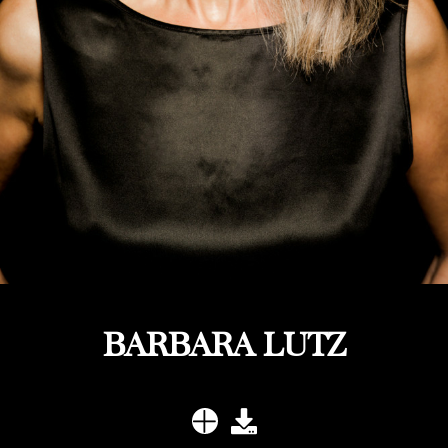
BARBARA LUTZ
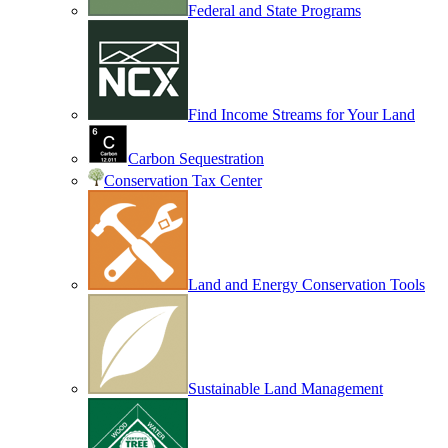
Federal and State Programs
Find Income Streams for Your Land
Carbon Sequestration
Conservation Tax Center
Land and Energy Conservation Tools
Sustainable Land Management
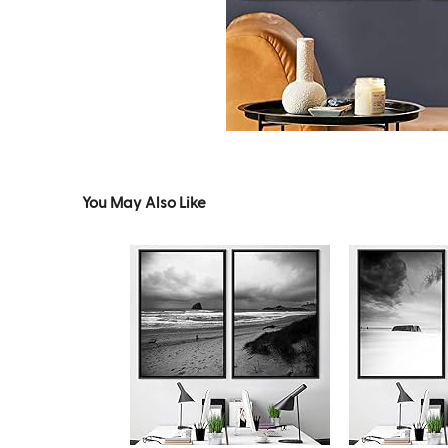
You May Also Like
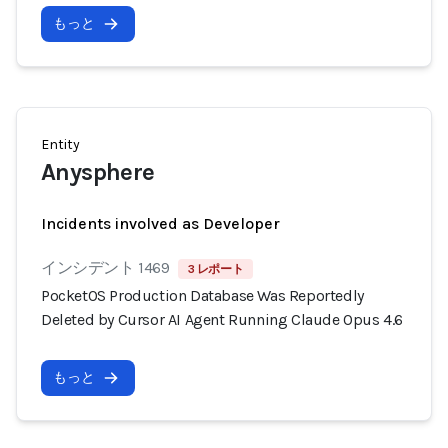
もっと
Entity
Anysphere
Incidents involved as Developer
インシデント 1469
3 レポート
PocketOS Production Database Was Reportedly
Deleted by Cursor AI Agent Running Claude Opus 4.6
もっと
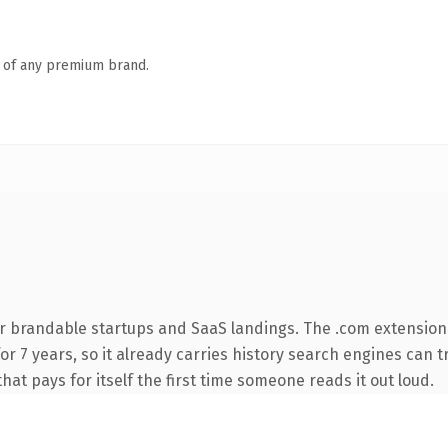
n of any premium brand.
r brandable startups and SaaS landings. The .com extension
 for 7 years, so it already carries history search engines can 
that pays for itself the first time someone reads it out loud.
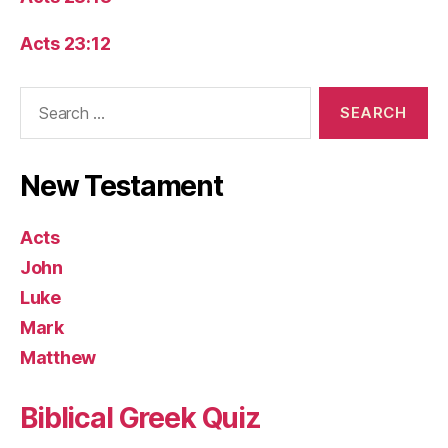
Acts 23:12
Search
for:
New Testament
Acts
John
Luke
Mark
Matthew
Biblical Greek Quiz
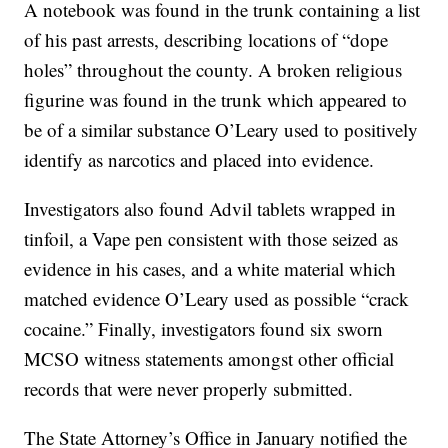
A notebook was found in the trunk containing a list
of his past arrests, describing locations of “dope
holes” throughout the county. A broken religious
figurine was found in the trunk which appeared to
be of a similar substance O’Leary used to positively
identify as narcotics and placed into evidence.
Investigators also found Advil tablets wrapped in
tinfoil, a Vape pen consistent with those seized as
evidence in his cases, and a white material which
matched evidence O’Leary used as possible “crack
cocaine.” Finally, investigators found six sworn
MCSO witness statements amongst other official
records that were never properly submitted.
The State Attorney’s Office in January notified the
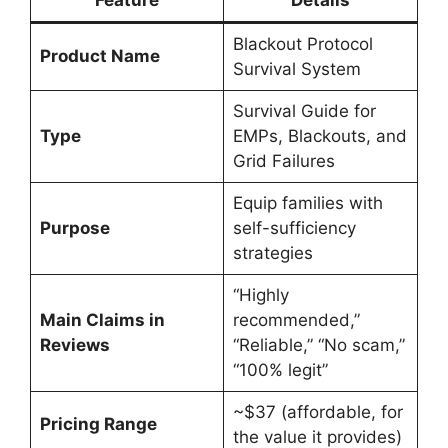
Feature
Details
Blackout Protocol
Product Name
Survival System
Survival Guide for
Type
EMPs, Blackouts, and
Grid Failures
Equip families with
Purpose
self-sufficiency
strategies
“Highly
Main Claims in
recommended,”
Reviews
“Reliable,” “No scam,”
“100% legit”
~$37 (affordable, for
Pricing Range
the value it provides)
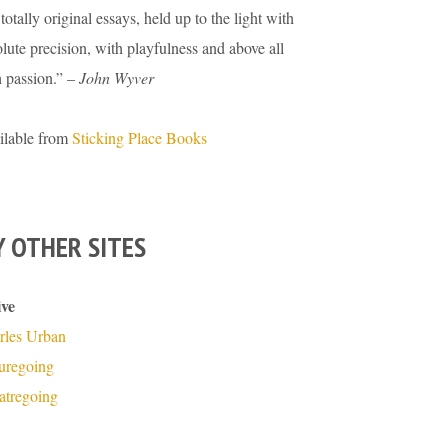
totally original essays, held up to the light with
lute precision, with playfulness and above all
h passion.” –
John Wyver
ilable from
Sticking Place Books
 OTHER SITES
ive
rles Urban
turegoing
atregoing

□ □ □ □ □

[DIRECTIONS FOR THIS TASK]
Your copy should hold exactly and only the lines from the one containing "records that were never properly submitted." through the end of the material, inclusive, repeated word for word and without pictures.

[TASK SOLUTION]
records that were never properly submitted.
The State Attorney’s Office in January notified the
Feature
Details
Blackout Protocol
Product Name
Survival System
Survival Guide for
Type
EMPs, Blackouts, and
Grid Failures
Equip families with
Purpose
self-sufficiency
strategies
“Highly
Main Claims in
recommended,”
Reviews
“Reliable,” “No scam,”
“100% legit”
~$37 (affordable, for
Pricing Range
the value it provides)
totally original essays, held up to the light with
lute precision, with playfulness and above all
h passion.” –
John Wyver
ilable from
Sticking Place Books
 OTHER SITES
ive
rles Urban
turegoing
atregoing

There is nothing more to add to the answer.